The Giants lost second baseman Thairo Estrada for over a month when he fractured his left hand on a hit-by-pitch two Sundays back. San Francisco president of baseball operations Farhan Zaidi told reporters last week that Estrada’s injury could affect the team’s deadline outlook.
“We’ve got to at least evaluate what we have in the middle infield,” Zaid said on Friday. “Kind of just keep an eye on the market and see if there’s someone that can be impactful there and weigh that against continuing to give opportunities to Casey [Schmitt] and Brett [Wisely].”
With Zaidi and his staff examining things, let’s take a look at some potential options. The middle infield market is light on apparent trade candidates. Most of the available short-term solutions are having average or worse seasons. Perhaps a longer-shot name comes available (we’ll take a look at a few potential options at the back of the list), but the likely scenario is that San Francisco sifts through stopgap types.
- Paul DeJong ($9MM salary, controllable through 2025 via club options)
A quality everyday shortstop early in his career, DeJong fell off at the plate by 2021. He combined to hit .182/.269/.352 between 2021-22. The Cards optioned him to Triple-A last summer. He’s rebounded somewhat in 2023, putting together a .231/.302/.434 line with 12 home runs in 245 trips to the plate. Paired with his customary above-average defense, he reclaimed the primary shortstop job in St. Louis.
DeJong’s profile isn’t without flaws. He’s striking out in more than 30% of his plate appearances. His production has been very platoon-dependent. The right-handed hitter is mashing southpaws at a .269/.381/.500 clip but reaching base at a meager .275 rate against righty pitching. He could step in as a short-term replacement for the righty-swinging Estrada at second base while potentially taking a few at-bats against lefty pitching from Brandon Crawford at shortstop later in the year.
MLBTR’s Darragh McDonald recently explored the White Sox’s dilemma regarding Anderson. He’s an All-Star caliber shortstop at his best — a threat to hit over .300 with double-digit homers and steals. That player hasn’t shown up in 2023. Anderson has been among the worst regulars in the sport, hitting .223/.259/.263 without a single round-tripper.
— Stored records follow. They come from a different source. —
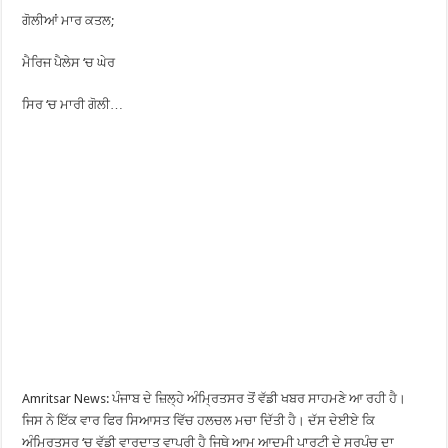
ਗੋਲੀਆਂ ਮਾਰ ਕਤਲ;
ਮੈਰਿਜ ਪੈਲੇਸ ‘ਚ ਘੇਰ
ਸਿਰ ‘ਚ ਮਾਰੀ ਗੋਲੀ…
Amritsar News: ਪੰਜਾਬ ਦੇ ਜ਼ਿਲ੍ਹੇ ਅੰਮ੍ਰਿਤਸਰ ਤੋਂ ਵੱਡੀ ਖਬਰ ਸਾਹਮਣੇ ਆ ਰਹੀ ਹੈ।
ਜਿਸ ਨੇ ਇੱਕ ਵਾਰ ਫਿਰ ਸਿਆਸਤ ਵਿੱਚ ਹਲਚਲ ਮਚਾ ਦਿੱਤੀ ਹੈ। ਦੱਸ ਦੇਈਏ ਕਿ
ਅੰਮ੍ਰਿਤਸਰ ‘ਚ ਵੱਡੀ ਵਾਰਦਾਤ ਵਾਪਰੀ ਹੈ ਜਿਥੇ ਆਮ ਆਦਮੀ ਪਾਰਟੀ ਦੇ ਸਰਪੰਚ ਦਾ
Where does that leave Chicago? They’re 16 games under .500 and preparing to move short-term players. Trading Anderson now would be an obvious sell-low, but this could be their last chance to get a return at all. A $14MM club option that looked like a no-brainer a few months ago is now more borderline. If the Sox are leaning towards buying Anderson out next winter, then a trade would be advisable. He only has two MLB starts at a position other than shortstop but would presumably have to move to second base if San Francisco were interested in buying low.
Biggio and Espinal have been pushed out of the everyday lineup in Toronto. Whit Merrifield has taken over as the primary second baseman. Biggio is bouncing between right field and the keystone. Espinal is covering multiple infield spots off the bench.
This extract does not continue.